Despite two mornings that started with a light air frost and white roofs we have yet to have enough nighttime cold to even put a skin of ice on the bird bath and temperatures remain well above “normal”. Some leaves are falling and there are autumnal colours starting to appear here and there but the unseasonal warmth is keeping most the garden leaves green – still.
Birds are not especially active at the feeders (apart from four Mourning Doves) – undoubtedly because there is still a good supply of wild food available to them. We have seen American Goldfinches in the birch trees along with a small number of Ruby-crowned Kinglets. The only really seasonal sign has been a small flock of Dark-eyed Juncos flitting around the dogwoods. At the end of the week there were small groups (mini-flocks; about 4 birds each) of Northern Cardinals grouped by sex and buzzing about the garden.
The second below-ground wasp nest has now been found by raccoons/skunks and dug out. Forlorn wasps buzzed about the crater that was left for a few days but have now dispersed.
Where there are still occasional flowers, there are hive and bumble bees working away.
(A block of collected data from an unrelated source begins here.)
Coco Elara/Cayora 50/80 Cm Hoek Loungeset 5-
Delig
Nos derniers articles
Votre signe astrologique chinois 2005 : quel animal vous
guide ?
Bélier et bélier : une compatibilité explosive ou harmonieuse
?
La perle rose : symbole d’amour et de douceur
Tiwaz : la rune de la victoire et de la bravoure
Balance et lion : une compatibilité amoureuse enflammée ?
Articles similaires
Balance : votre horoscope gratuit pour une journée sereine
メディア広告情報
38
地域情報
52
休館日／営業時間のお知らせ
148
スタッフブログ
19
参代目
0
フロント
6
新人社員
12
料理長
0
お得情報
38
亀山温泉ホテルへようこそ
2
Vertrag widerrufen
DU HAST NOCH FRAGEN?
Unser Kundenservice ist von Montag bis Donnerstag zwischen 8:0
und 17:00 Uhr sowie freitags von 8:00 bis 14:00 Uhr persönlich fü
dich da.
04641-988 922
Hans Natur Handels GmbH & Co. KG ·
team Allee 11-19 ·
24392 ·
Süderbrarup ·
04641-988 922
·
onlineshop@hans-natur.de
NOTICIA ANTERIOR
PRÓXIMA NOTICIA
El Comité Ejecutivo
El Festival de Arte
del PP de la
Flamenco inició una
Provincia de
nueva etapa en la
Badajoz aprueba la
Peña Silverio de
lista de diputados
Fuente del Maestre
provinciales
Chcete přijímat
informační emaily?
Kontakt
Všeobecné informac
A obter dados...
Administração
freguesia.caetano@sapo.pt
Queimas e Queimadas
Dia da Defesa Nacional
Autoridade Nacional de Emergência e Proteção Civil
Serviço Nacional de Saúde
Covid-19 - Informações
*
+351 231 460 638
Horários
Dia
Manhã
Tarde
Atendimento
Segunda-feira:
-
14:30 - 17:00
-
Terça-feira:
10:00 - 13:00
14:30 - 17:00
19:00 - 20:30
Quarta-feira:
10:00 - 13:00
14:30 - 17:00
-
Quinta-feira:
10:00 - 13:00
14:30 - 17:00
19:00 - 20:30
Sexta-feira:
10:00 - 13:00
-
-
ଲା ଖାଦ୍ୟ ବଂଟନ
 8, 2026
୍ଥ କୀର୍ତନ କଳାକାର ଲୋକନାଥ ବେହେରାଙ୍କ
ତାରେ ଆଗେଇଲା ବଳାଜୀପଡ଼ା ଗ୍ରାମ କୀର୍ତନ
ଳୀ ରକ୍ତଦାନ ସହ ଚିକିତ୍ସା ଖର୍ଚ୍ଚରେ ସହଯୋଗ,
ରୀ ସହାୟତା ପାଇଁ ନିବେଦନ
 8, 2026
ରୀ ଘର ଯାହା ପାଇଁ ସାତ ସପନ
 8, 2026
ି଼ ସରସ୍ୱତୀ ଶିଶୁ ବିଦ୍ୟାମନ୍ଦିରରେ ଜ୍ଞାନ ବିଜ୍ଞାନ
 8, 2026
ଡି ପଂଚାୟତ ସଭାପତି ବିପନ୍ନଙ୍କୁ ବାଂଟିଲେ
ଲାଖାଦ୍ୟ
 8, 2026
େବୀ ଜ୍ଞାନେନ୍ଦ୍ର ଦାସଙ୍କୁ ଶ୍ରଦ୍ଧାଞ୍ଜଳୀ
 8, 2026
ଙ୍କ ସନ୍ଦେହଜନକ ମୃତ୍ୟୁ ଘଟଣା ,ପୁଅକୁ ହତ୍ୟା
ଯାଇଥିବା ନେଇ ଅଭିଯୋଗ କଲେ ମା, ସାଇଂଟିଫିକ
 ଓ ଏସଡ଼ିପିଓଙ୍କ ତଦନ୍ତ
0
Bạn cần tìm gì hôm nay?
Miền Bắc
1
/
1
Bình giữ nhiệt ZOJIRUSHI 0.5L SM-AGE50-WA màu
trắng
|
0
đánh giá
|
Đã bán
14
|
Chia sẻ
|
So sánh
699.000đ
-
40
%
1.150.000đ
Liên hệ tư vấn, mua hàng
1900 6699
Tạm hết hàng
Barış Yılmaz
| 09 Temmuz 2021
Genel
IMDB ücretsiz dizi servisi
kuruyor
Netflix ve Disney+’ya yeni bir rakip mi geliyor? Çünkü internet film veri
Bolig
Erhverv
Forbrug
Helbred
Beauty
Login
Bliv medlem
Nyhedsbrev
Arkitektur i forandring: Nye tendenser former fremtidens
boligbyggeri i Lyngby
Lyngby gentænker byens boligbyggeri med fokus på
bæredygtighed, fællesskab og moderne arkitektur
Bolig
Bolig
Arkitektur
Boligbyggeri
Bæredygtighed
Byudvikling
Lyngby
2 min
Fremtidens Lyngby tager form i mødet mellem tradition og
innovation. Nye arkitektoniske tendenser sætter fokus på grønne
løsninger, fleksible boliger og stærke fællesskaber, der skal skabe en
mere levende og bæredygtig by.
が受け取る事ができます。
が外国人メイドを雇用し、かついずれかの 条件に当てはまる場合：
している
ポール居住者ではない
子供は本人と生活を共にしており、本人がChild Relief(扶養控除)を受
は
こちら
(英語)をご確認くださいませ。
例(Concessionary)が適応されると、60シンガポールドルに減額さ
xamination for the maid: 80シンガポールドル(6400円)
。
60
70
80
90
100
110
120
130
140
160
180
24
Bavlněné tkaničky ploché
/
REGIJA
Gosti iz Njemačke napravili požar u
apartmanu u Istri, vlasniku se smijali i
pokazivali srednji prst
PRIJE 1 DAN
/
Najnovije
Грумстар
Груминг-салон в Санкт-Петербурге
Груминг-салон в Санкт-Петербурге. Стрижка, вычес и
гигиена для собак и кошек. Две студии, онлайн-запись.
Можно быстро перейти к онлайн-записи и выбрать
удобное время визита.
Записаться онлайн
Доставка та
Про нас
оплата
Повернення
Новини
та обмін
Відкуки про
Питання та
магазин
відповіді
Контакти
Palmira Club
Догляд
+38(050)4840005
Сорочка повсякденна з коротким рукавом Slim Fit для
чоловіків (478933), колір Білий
Looking out of the office window one day we saw something red on the front garden magnolia. This tree was planted about 19 years ago during our first summer here and has thrived really well with terrific floral displays for the past several years. It screens the front door from passers-by. Something red, though. What’s that? Turns out two of the flowers had been pollinated and we have a couple of beautiful seed pods … not a common happening and certainly not common this far north.
Lastly, in trying to improve the facilities for wildlife we brought home a non-winning giant pumpkin from the town’s garden at Fritz annual pumpkin contest and having taken a slice for a pie have lefty the bulk of it under a tree for the squirrels and raccoons and mice and skunks and their friends and relations to feast on. We know from previous years that this will be appreciated. This particular pumpkin weighed about 100lbs – the winner topped the scales at 180lbs.
Didn’t know raccoon were interested in underground wasp nests. I had several of these nests about 25 years ago, and they had never been preyed upon, at least by being dug out.
Have you been to MBO recently Richard? If so, did you noticed that the hawthorns between the H1 and H2 nets are flowering. Some trees are really lost about what season it is with all this strange temperatures we had in the last weeks.
BTW, I don’t read all of your posts, but whenever I do, I always learn something knew and admire nice pictures. Great work!
Thanks Christiane … it’s a record for ourselves as much as anything but lots of people seem to like it too. You are right about late flowers … this warm spell is playing havoc with the plants normal behaviour. As for the wasps, we had two underground nest this summer – left them alone they weren’t causing us any trouble and wasps are actually quite beneficial – one was dug out around late August and the other this last week or so. I understand that raccoons and/or skunks are almost certainly the culprits; all those fat and juicy grubs.